La táctica y la consigna son conocidas; también los efectos inmediatos de las fórmulas que aplica: reducción de la protección social y de los derechos de los trabajadores, vía libre a las prácticas especulativas y a la plena desregulación del mercado, retirada del sector público de la provisión de servicios y reducción de los instrumentos de intervención de la Administración. Contrariamente a lo que sería esperable en un recetario sinceramente liberal –etiqueta distorsionada por el enorme abuso que del término se hace-, suele acompañarse esta práctica política con una tendencia hacia estilos autoritarios, populismos nacionalistas y maneras agresivas, en particular cuando las cosas se tuercen, y para muestra los postulados que se gastan los defensores de esta nueva ola conservadora en, por ejemplo, política exterior, familia, medio ambiente, igualdad entre hombres y mujeres, inmigración o derechos de las minorías, materias en las que se plantea, abierta o subrepticiamente, la revisión de los avances conseguidos en las últimas décadas.

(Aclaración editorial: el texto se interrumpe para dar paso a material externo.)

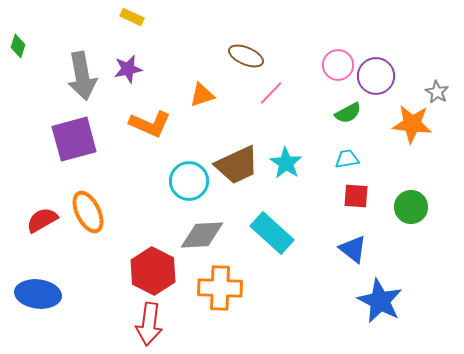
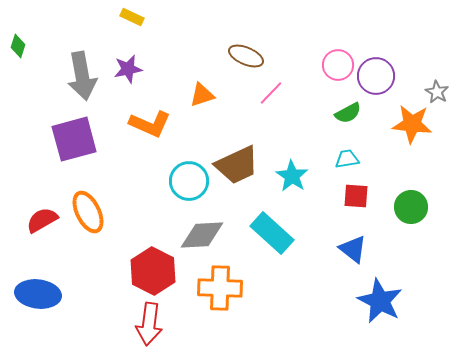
cyan star: moved 6 px right, 13 px down
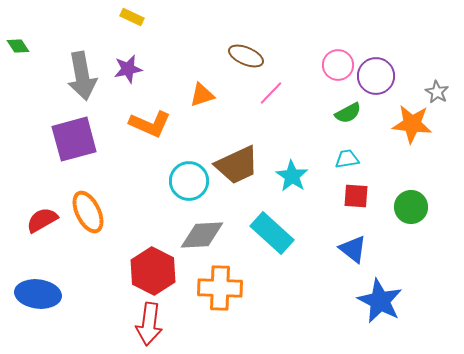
green diamond: rotated 50 degrees counterclockwise
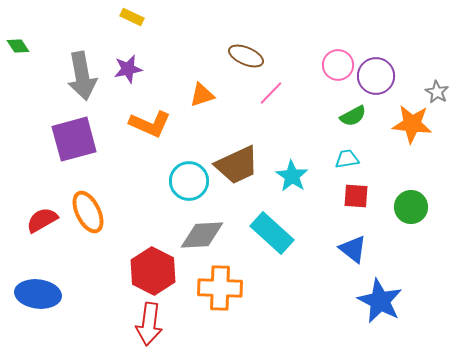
green semicircle: moved 5 px right, 3 px down
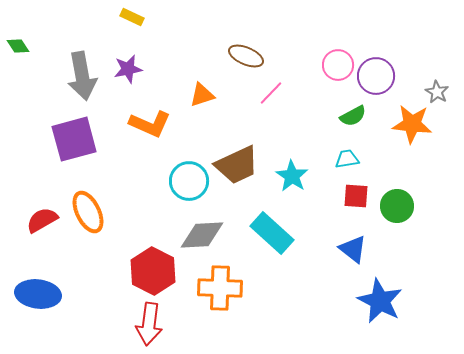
green circle: moved 14 px left, 1 px up
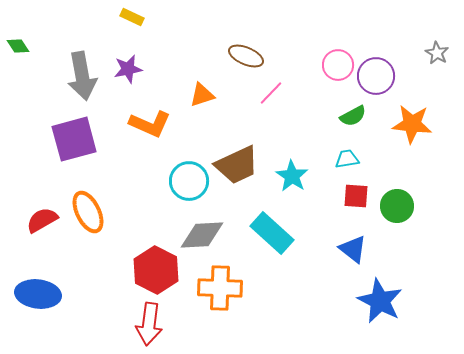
gray star: moved 39 px up
red hexagon: moved 3 px right, 1 px up
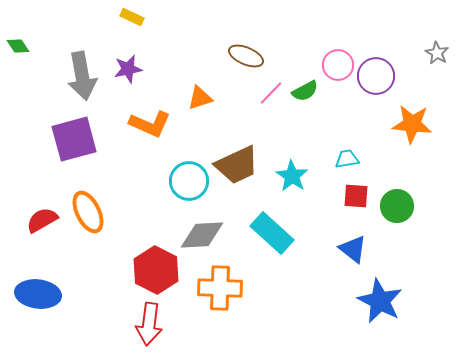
orange triangle: moved 2 px left, 3 px down
green semicircle: moved 48 px left, 25 px up
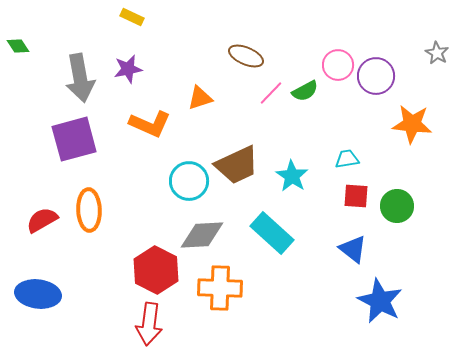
gray arrow: moved 2 px left, 2 px down
orange ellipse: moved 1 px right, 2 px up; rotated 24 degrees clockwise
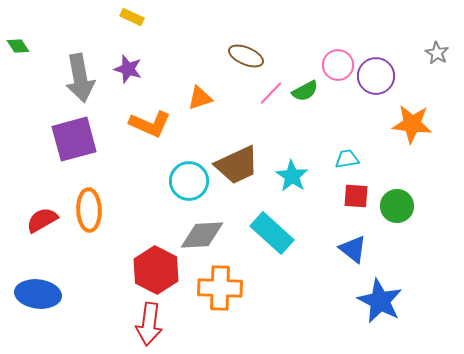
purple star: rotated 28 degrees clockwise
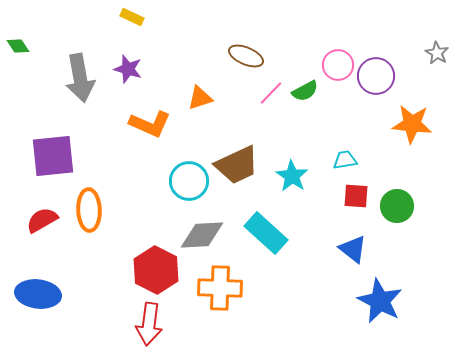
purple square: moved 21 px left, 17 px down; rotated 9 degrees clockwise
cyan trapezoid: moved 2 px left, 1 px down
cyan rectangle: moved 6 px left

Lo que hace a una sociedad más pequeña, desestructurada y débil no es necesariamente el tamaño de su gobierno o el radio de acción de los poderes públicos, sino, entre otras causas, la injusticia social desaforada. Lo que es diferente en esta ocasión, sin embargo, es el contexto en el que se pretende la aplicación de este modelo. A resultas de la crisis económica, del desequilibrio de las fuerzas del mercado y del repliegue del Estado, el entorno es mucho más favorable para la ejecución de la agenda conservadora, que además encuentra, en los países occidentales, resistencias debilitadas: insuficiente continuidad en los movimientos sociales, sindicatos desgastados, desorientación en la socialdemocracia para ofrecer políticas sustancialmente diferentes, etc. La filtración del pensamiento dominante, hasta arraigar en sectores sociales que resultan perjudicados por éste, es propia de un escenario de ausencia de alternativas, en el que, a fuerza de repetición y servidos de la fuerte implantación en los medios de comunicación, se ha instalado una actitud favorable para aplicar su programa.
No obstante, nada de esto esconde el sofisma sobre el que se sostiene la construcción teórica del nuevo conservadurismo. Argumentar que la limitación del poder público implica automáticamente un mayor margen de actuación y nuevos incentivos para la iniciativa de la sociedad parte de una diferenciación entre estos dos ámbitos que es totalmente falsa, máxime en sistemas democráticos; supone asumir, sin ninguna prueba que lo acredite, que los recursos que el primero utiliza, si deja de requerirlos, inmediatamente se transfieren a la sociedad en su beneficio; significa denostar la aportación que representan los bienes y servicios públicos, hoy por hoy fundamentales; y supone menospreciar la posibilidad de que los conflictos e iniquidades que laten en toda sociedad provoquen que el que ya es fuerte y poderoso mejore, en detrimento del resto, su posición en ausencia de limitaciones y redistribución.
De lo que sí hay pruebas –y el efecto de las políticas llamadas neoliberales lo acredita- es, precisamente, de lo contrario. Lo que hace a una sociedad más pequeña, desestructurada y débil no es necesariamente el tamaño de su gobierno o el radio de acción de los poderes públicos, sino, entre otras causas, la injusticia social desaforada, la inexistencia de redes de apoyo a las personas con menos posibilidades, la desorbitada exaltación de la cultura del éxito económico en detrimento de otros valores o la desconsideración del efecto, no siempre positivo, que las acciones individuales puede tener sobre el resto.